Professor John Mohan: Yes.
Lord Hodgson of Astley Abbotts: Yes.
Lord Bichard: I thought that was an important point to make because we are talking about quite administrative areas.
Lord Hodgson of Astley Abbotts: Yes, and also at the forefront in areas that are not always necessarily popular.
Lord Bichard: Absolutely right.
Lord Hodgson of Astley Abbotts: Certain charities are able to tug the heart strings better than others and those which are doing important public policy things in unpopular areas should be congratulated.
The Chairman: The charities’ advocacy role has also been very important in bringing issues, such as HIV and mental health, to public prominence as well, has it not—so not just their services but their advocacy role on behalf of those groups?
Lord Chadlington: And often trustees are taking reputational risk in being the trustees of those charities because they tend to be important people in the local community. It is a very important thought—how we manage risk, particularly reputational risk.
The Chairman: Thank you very much. We are asking everybody a last question, which Lady Gale will ask you.
Q96 Baroness Gale: What one recommendation should the Committee make on governance and trusteeship in the charity sector?
The Chairman: Lord Hodgson had one earlier, but we will allow him another.
Lord Hodgson of Astley Abbotts: I am sticking with that one. Not that I think it follows exactly the commercial model, but the rotation of trustees is important to keep the leadership, the oversight and the strategic control of the charity fresh.
Professor John Mohan: As you have probably gathered, it is not my specialist area, so I will just leave you with a wider point about the concerns of the inquiry. If I can put it like this, “anecdote” is not the singular of “evidence”; it is an anecdote. We have a lot of individual case studies from which we sometimes make generalisations in this field—one-offs, such as Kids Company, for example, or a single chief executive’s high salary suddenly becoming a brush with which the whole population is tarred. I would argue for a much more wide-ranging and systematic approach to evidence around these questions.
The Chairman: Do any of my colleagues have any other questions?

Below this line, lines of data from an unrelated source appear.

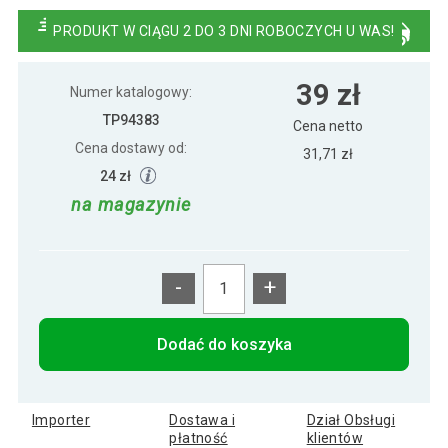
27 zł
sosna, 40x16x12,5cm
PRODUKT W CIĄGU 2 DO 3 DNI ROBOCZYCH U WAS!
Drewniana obudowa na skrzynki na kwiaty,
39 zł
39 zł
sosna, 49x16x12,5cm
Numer katalogowy:
TP94383
Cena netto
Cena dostawy od:
31,71 zł
24 zł
na magazynie
-
+
Dodać do koszyka
Importer
Dostawa i
Dział Obsługi
płatność
klientów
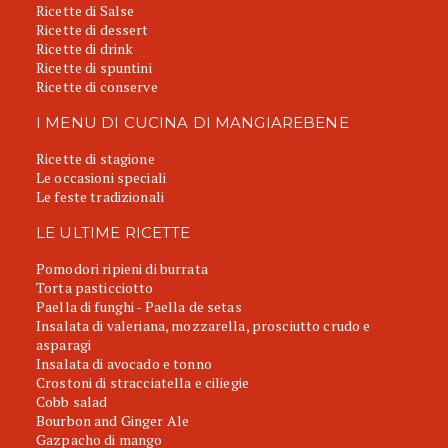
Ricette di Salse
Ricette di dessert
Ricette di drink
Ricette di spuntini
Ricette di conserve
I MENU DI CUCINA DI MANGIAREBENE
Ricette di stagione
Le occasioni speciali
Le feste tradizionali
LE ULTIME RICETTE
Pomodori ripieni di burrata
Torta pasticciotto
Paella di funghi - Paella de setas
Insalata di valeriana, mozzarella, prosciutto crudo e
asparagi
Insalata di avocado e tonno
Crostoni di stracciatella e ciliegie
Cobb salad
Bourbon and Ginger Ale
Gazpacho di mango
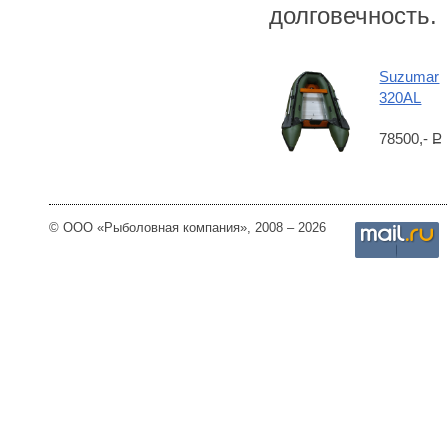
долговечность.
Suzumar
320AL
78500,-
Р
© ООО «Рыболовная компания», 2008 – 2026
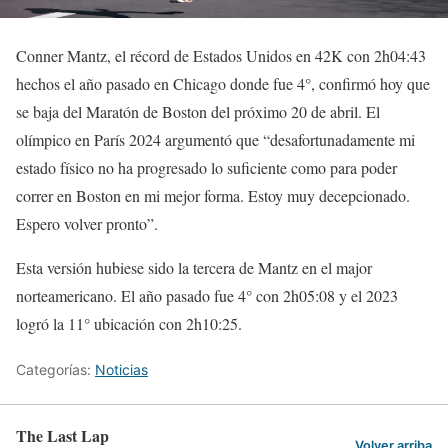
Conner Mantz, el récord de Estados Unidos en 42K con 2h04:43
hechos el año pasado en Chicago donde fue 4°, confirmó hoy que
se baja del Maratón de Boston del próximo 20 de abril. El
olímpico en París 2024 argumentó que “desafortunadamente mi
estado físico no ha progresado lo suficiente como para poder
correr en Boston en mi mejor forma. Estoy muy decepcionado.
Espero volver pronto”.
Esta versión hubiese sido la tercera de Mantz en el major
norteamericano. El año pasado fue 4° con 2h05:08 y el 2023
logró la 11° ubicación con 2h10:25.
Categorías:
Noticias
The Last Lap
Volver arriba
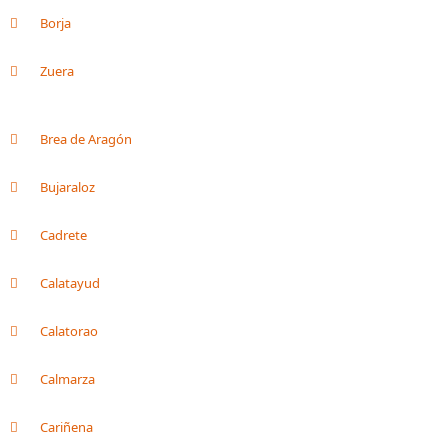
Borja
Zuera
Brea de Aragón
Bujaraloz
Cadrete
Calatayud
Calatorao
Calmarza
Cariñena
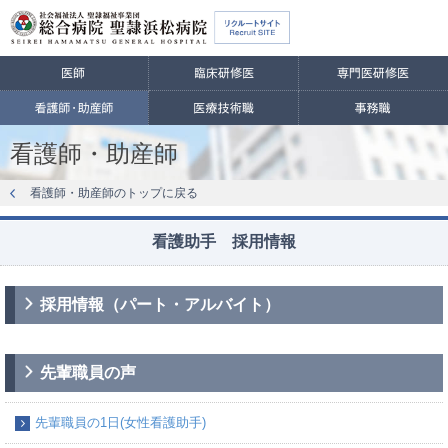
看護師・助産師
看護師・助産師のトップに戻る
看護助手 採用情報
採用情報（パート・アルバイト）
先輩職員の声
先輩職員の1日(女性看護助手)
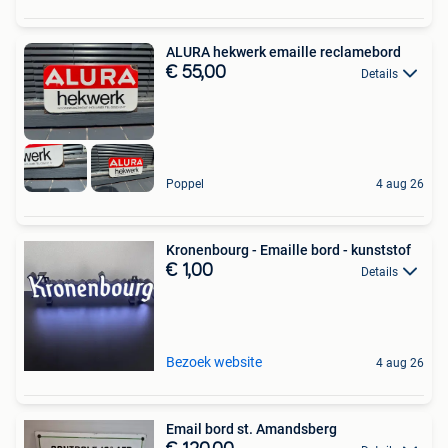
ALURA hekwerk emaille reclamebord
€ 55,00
Details
Poppel
4 aug 26
Kronenbourg - Emaille bord - kunststof
€ 1,00
Details
Bezoek website
4 aug 26
Email bord st. Amandsberg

Lord Hodgson of Astley Abbotts: Could I just say one thing?
The Chairman: Please.
Lord Hodgson of Astley Abbotts: It is very easy, when coming before committees such as this, to end up talking about the negatives. The charity sector does a lot of very, very good work and it is important that we keep it in perspective. Lord Bichard is quite right in that it is very easy to sound critical of people who are doing their best and working hard. Of course we can always do better and this Committee will make some splendid recommendations, but we need to remember that there is a lot of good work going on there all the time.
The Chairman: Yes, that is one of the things that we are very concerned about—the positives of what is going on and to recognise those. Thank you very much indeed for coming. We really appreciate your presence, both Lord Hodgson and Professor Mohan. Thank you very much.